Stored data:

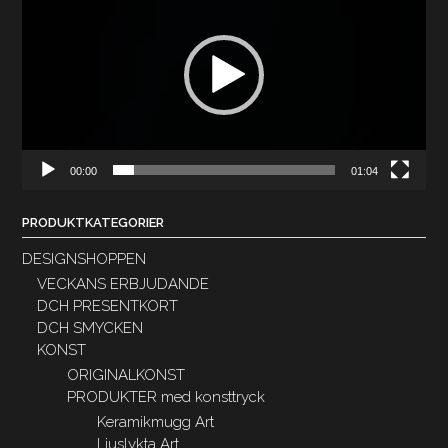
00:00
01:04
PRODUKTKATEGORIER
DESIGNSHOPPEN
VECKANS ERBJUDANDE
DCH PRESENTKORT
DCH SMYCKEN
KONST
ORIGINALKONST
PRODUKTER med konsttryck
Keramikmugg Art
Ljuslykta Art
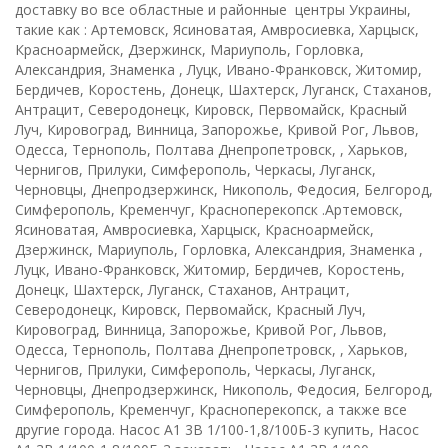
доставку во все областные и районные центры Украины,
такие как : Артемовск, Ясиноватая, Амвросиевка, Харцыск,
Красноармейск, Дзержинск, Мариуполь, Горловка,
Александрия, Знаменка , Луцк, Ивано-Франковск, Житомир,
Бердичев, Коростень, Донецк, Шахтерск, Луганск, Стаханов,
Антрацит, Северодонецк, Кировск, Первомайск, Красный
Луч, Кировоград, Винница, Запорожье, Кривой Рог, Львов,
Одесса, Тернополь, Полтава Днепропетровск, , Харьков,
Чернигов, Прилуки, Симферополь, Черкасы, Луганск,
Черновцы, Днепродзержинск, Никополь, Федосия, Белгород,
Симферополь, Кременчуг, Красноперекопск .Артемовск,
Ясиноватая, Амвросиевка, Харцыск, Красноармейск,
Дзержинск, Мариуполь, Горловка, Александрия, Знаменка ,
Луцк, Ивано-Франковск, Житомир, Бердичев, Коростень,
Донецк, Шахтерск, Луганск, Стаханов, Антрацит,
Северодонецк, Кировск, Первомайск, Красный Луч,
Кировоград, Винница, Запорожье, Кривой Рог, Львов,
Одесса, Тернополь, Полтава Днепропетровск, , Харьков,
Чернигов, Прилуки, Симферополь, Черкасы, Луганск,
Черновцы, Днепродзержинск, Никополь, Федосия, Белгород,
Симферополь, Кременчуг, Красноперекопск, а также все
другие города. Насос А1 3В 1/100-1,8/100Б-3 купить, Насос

--

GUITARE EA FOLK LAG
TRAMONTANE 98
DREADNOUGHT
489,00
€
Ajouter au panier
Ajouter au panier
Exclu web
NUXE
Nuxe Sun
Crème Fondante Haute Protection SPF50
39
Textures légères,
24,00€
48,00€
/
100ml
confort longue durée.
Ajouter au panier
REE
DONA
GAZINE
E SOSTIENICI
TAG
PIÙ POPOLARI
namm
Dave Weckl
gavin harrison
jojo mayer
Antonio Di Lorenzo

Your objective:
To complete this exercise, transcribe exactly the lines above from the one that holds "ORIGINALKONST" through the one that holds "другие города. Насос". Pictures stay out.

Response box:
ORIGINALKONST
PRODUKTER med konsttryck
Keramikmugg Art
Ljuslykta Art
доставку во все областные и районные центры Украины,
такие как : Артемовск, Ясиноватая, Амвросиевка, Харцыск,
Красноармейск, Дзержинск, Мариуполь, Горловка,
Александрия, Знаменка , Луцк, Ивано-Франковск, Житомир,
Бердичев, Коростень, Донецк, Шахтерск, Луганск, Стаханов,
Антрацит, Северодонецк, Кировск, Первомайск, Красный
Луч, Кировоград, Винница, Запорожье, Кривой Рог, Львов,
Одесса, Тернополь, Полтава Днепропетровск, , Харьков,
Чернигов, Прилуки, Симферополь, Черкасы, Луганск,
Черновцы, Днепродзержинск, Никополь, Федосия, Белгород,
Симферополь, Кременчуг, Красноперекопск .Артемовск,
Ясиноватая, Амвросиевка, Харцыск, Красноармейск,
Дзержинск, Мариуполь, Горловка, Александрия, Знаменка ,
Луцк, Ивано-Франковск, Житомир, Бердичев, Коростень,
Донецк, Шахтерск, Луганск, Стаханов, Антрацит,
Северодонецк, Кировск, Первомайск, Красный Луч,
Кировоград, Винница, Запорожье, Кривой Рог, Львов,
Одесса, Тернополь, Полтава Днепропетровск, , Харьков,
Чернигов, Прилуки, Симферополь, Черкасы, Луганск,
Черновцы, Днепродзержинск, Никополь, Федосия, Белгород,
Симферополь, Кременчуг, Красноперекопск, а также все
другие города. Насос А1 3В 1/100-1,8/100Б-3 купить, Насос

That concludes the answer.